A Kurdish family of asylum seekers, who have been held in detention
at
Dungavel centre in Scotland, were moved yesterday in preparation
for
deportation, it was claimed.
Aamer Anwar, the lawyer representing the Ay family confirmed they
were
being transferred to Oakington reception centre near
Cambridge.
The lawyers, who lodged a fresh application yesterday on behalf of
the
family’s four children, whose treatment he describes as “barbaric”,
said he
had been unable to contact the family since they were moved.
The children’s mother Yurdugal lost her final appeal
yesterday.
Source:- Daily Record Saturday 2 August
Ay family will refuse to be deported
The Ay family of Kurdish asylum seekers are to refuse to board a
specially chartered plane in a final attempt to avoid deportation
to a country where they face an unknown and possibly dangerous
future.
The gesture means the Ay family’s final experience of
Britain, where they have been detained for over a year, will
involve being manhandled on to an aircraft and forcibly removed to
Germany.
The family had previous asylum claims rejected five times in
Germany, and they are likely to be sent back to Turkey.
Source:- The Herald Monday 4 August
Carers to benefit from £3.7m lottery
grant

More than £3.7 million is to be distributed by the New
Opportunities Fund to be spent on improving palliative care for
people affected by progressive degenerative illnesses such as motor
neurone disease and Huntington’s disease.
The Scottish Huntington’s Association, which supports
patients and their families, will receive £231,700 to fund
training for carers. Three other organisations – The Scottish
Motor Neurone Disease Association, The Scottish Partnership for
Palliative Care and the Pain Association of Scotland will also
receive individual grants.
The rest will be distributed through NHS boards.

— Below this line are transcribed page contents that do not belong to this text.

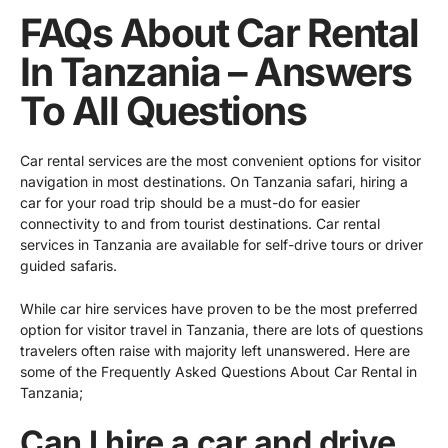
FAQs About Car Rental
In Tanzania – Answers
To All Questions
Car rental services are the most convenient options for visitor
navigation in most destinations. On Tanzania safari, hiring a
car for your road trip should be a must-do for easier
connectivity to and from tourist destinations.
Car rental
services in Tanzania
are available for self-drive tours or driver
guided safaris.
While car hire services have proven to be the most preferred
option for visitor travel in Tanzania, there are lots of questions
travelers often raise with majority left unanswered. Here are
some of the Frequently Asked Questions About Car Rental in
Tanzania;
Can I hire a car and drive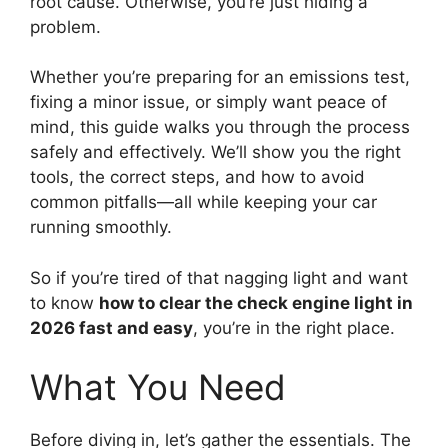
root cause. Otherwise, you’re just hiding a
problem.
Whether you’re preparing for an emissions test,
fixing a minor issue, or simply want peace of
mind, this guide walks you through the process
safely and effectively. We’ll show you the right
tools, the correct steps, and how to avoid
common pitfalls—all while keeping your car
running smoothly.
So if you’re tired of that nagging light and want
to know
how to clear the check engine light in
2026 fast and easy
, you’re in the right place.
What You Need
Before diving in, let’s gather the essentials. The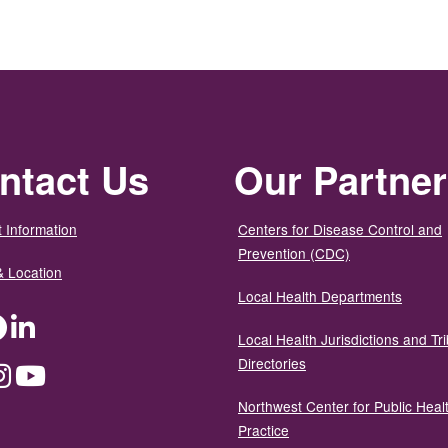
ntact Us
Our Partne
 Information
Centers for Disease Control and
Prevention (CDC)
& Location
Local Health Departments
ter
Facebook
LinkedIn
Local Health Jurisdictions and Tri
Directories
dium
Instagram
YouTube
Northwest Center for Public Heal
Practice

Source:- The Herald Monday 4 August
Welsh newspapers
Call for action on silent killer infection

A national screening programme for the most common sexually
transmitted infection must be set up Wales, according to the Welsh
family planning group.
Sexual health experts said that the principality can no longer
afford to do nothing about the spread of chlamydia. The latest
figures show that the number of reported cases of the infection
have more than doubled in four years.
According to new data from FPA Cymru, only one in 10 couples in
Wales use a condom despite the increasing risk of infection. The
organisation, formerly the Family Planning Association, said that
opportunistic screening for women under 25 is now a must.
Source:- Western Mail Monday 4 August page 8
Women in Health review
Women who get their services from the Cardiff and Vale NHS Trust
are being asked to contribute to a review of the quality of
healthcare. Clinical director Janet Evans said the prime aim of the
project is to improve services. The review will look at all areas
that impact on the future delivery of services.